This function returns a more secure password hash by using SHA1 encryption algorithm with the combination of using a salt,returning a salted hash. Salt is a random bit of data, consisting of upper and lower-case letters with the combination of numbers and special characters to be included in the string you want to hash so we can avoid the possibility of dictionary hacks. If you are using PHP 5.12 or above, you might want to look at SHA2 (sha256,sha384,sha512) encryption algorithm.
The function:
Code: Select all
function password_hash($username,$password)
{
$salt = “123456789ThisIStheSalt9876543210?;
return sha1($username . $password . $salt );
}
In this function, I had used a 32-character,combination of upper and lower-case letters and numbers salt. You can change it to whatever random string of data you have come up with.You can also use special characters too!(!@#$,etc.). I have included the username in the parameter of the function so the string to be hashed will be more longer (username + password + salt).
Usage:
Code: Select all
if($_POST['register_button'])
{
/* Clean first your post variables against SQL injection and cross site scripting attacks, cleaning function is not included in this tutorial */
// hash the password using the inputed username and the password
$hashed_password = password_hash($username , $password);
//proceed to inserting details in your database
}
For example, when a user register on your page, his username is “myusername” and password is “mypassword”, we will take his username and password and hash it using the function. The outcome of the hash will be “d6bbfc3af54c4736839fd339715b6698fb7d23e2? . Isn’t that more secure than storing the plain-text password in your database?Yes it is.

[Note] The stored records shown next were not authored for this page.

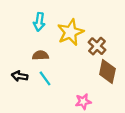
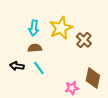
cyan arrow: (39, 22) -> (34, 28), moved
brown diamond: (107, 72) -> (93, 78), moved

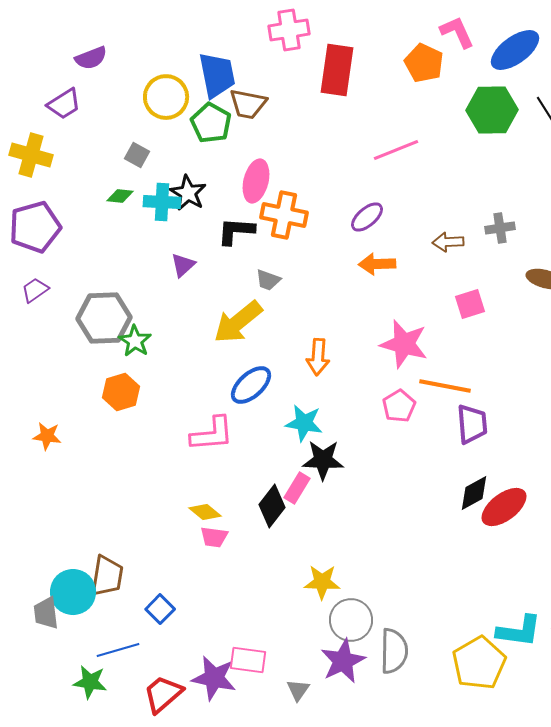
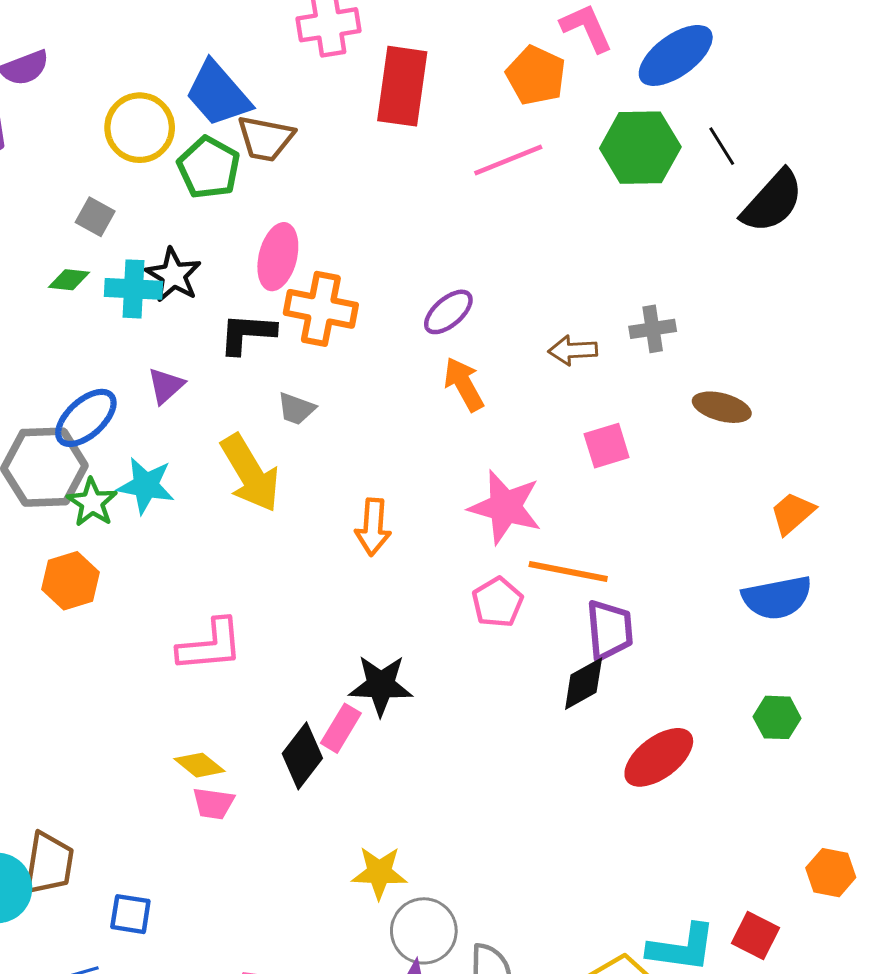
blue trapezoid: (217, 75) -> (218, 94), turned 150
pink line: (396, 150) -> (508, 160), moved
orange arrow: (377, 264) -> (464, 384), turned 63
yellow arrow: (238, 322) -> (250, 473), turned -82
blue ellipse: (251, 385) -> (86, 418), moved
cyan star: (304, 423) -> (146, 486), moved
black diamond: (474, 493) -> (584, 684), moved
blue square: (160, 609) -> (130, 914), turned -36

Then you’re ready to store the generated hash in the password field of your database.
Code: Select all
if($_POST['login_button'])
{
/* Clean first your post variables against SQL injection and cross site scripting attacks, cleaning function is not included in this tutorial */
// hash the password using the entered username and the password
$hashed_password = password_hash($username , $password);
//proceed to check if username and password matches in your database
}
When a user logs-in, we will take his username and password and hash it again using the same function.Then we will proceed to validate the username and the hashed password with the details stored in the database.